TASK DIRECTIONS> Find all the lines in the entries below that hold the word "juba" and copy them.
---------- SUPPLIED RECORDS ----------
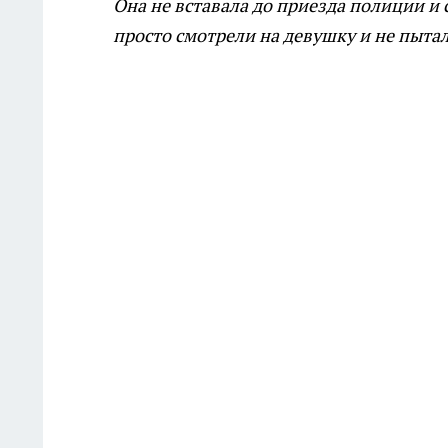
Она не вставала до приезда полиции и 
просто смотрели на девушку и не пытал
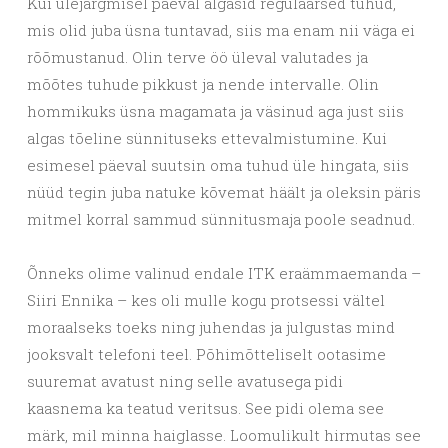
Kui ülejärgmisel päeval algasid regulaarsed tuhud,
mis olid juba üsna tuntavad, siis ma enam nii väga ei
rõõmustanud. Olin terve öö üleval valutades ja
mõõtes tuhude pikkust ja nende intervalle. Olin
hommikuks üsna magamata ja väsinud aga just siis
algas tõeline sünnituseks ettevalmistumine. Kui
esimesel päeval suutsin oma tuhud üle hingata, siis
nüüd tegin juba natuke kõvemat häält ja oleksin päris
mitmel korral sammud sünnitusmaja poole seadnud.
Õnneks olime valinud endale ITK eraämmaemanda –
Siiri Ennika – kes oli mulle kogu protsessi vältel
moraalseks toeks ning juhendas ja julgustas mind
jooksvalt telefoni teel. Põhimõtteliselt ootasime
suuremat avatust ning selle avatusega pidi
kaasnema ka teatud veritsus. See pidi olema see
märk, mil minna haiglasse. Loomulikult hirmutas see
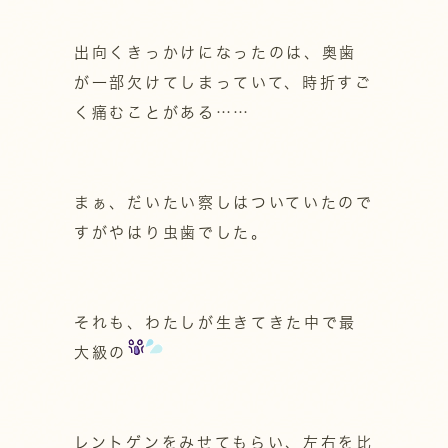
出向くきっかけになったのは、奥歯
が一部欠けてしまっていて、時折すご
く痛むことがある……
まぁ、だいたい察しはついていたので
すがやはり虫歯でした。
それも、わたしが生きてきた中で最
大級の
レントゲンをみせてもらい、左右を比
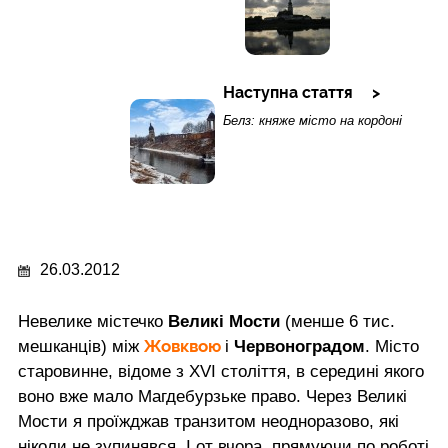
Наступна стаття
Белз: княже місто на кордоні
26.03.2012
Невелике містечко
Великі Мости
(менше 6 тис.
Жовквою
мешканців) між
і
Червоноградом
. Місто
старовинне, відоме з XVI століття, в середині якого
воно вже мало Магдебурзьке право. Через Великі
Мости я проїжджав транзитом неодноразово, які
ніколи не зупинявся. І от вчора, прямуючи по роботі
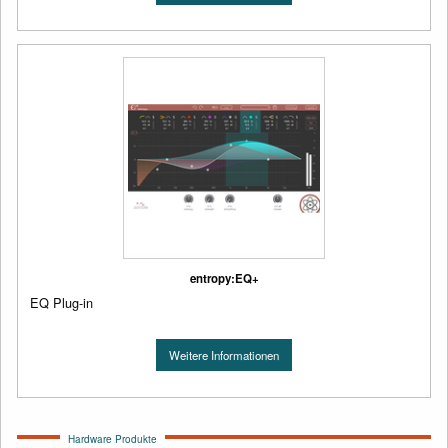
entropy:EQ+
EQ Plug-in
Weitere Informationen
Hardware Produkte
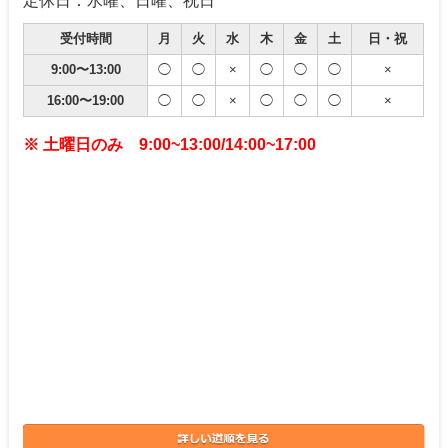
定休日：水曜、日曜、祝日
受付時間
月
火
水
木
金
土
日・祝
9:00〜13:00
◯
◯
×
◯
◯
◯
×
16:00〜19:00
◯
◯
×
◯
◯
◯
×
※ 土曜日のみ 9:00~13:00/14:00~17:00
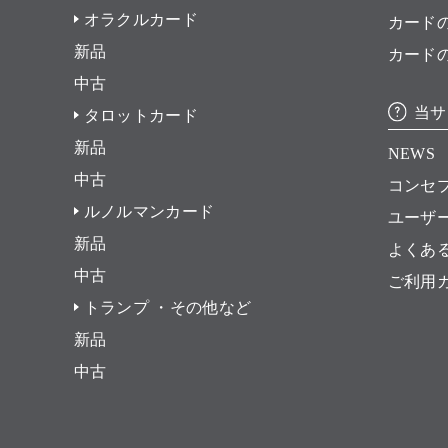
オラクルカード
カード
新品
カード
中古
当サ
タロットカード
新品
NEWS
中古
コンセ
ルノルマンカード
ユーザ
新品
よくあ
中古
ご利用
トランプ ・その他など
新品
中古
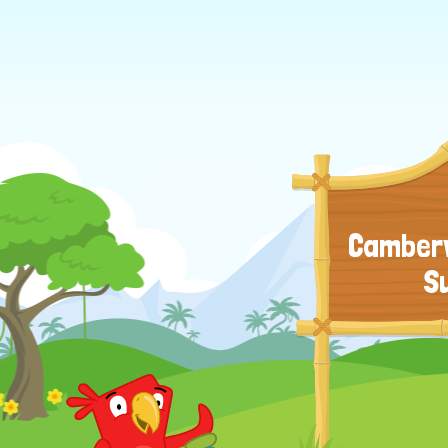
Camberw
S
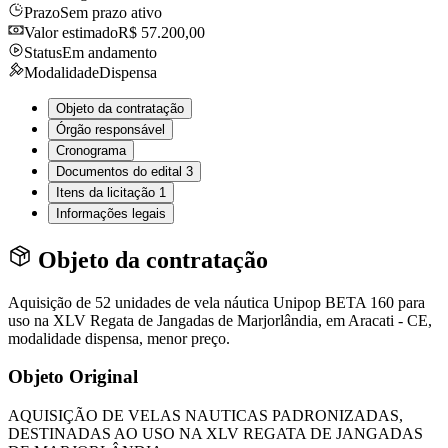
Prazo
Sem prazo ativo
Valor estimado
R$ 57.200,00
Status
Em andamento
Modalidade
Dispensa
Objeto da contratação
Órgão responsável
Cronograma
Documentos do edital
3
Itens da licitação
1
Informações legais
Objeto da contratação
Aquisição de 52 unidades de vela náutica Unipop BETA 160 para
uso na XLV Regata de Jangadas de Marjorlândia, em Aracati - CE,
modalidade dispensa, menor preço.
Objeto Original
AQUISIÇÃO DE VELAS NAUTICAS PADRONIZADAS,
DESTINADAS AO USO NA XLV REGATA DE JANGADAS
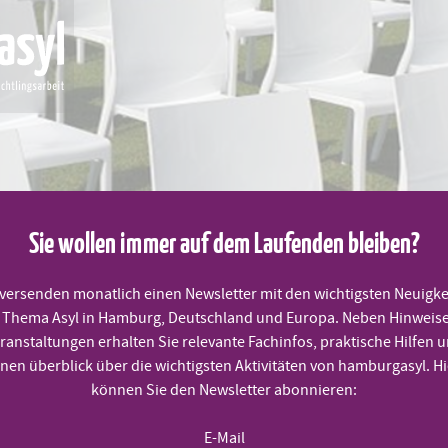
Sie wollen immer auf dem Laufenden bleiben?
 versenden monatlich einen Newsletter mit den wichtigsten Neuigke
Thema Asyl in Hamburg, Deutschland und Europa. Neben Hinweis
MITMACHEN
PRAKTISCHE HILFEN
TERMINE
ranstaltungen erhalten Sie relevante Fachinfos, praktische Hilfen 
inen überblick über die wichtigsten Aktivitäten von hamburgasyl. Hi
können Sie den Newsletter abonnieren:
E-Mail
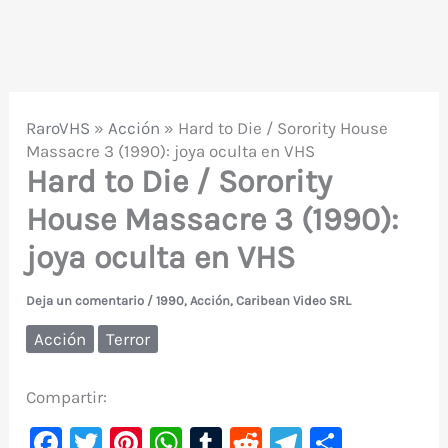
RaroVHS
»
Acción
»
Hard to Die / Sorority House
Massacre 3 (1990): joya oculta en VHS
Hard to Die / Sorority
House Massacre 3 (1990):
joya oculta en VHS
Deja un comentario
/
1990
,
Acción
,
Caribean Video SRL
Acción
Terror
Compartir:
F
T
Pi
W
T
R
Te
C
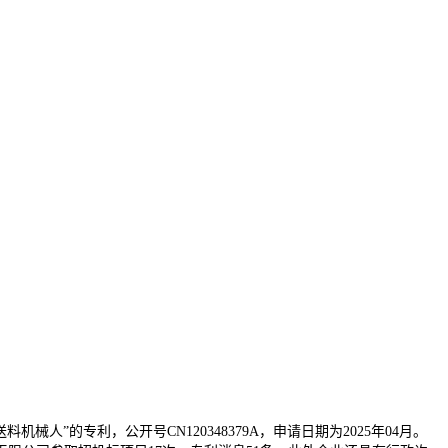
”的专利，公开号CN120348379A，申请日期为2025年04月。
----------
ANSWER TO THIS EXERCISE>
mis olid juba üsna tuntavad, siis ma enam nii väga ei
nüüd tegin juba natuke kõvemat häält ja oleksin päris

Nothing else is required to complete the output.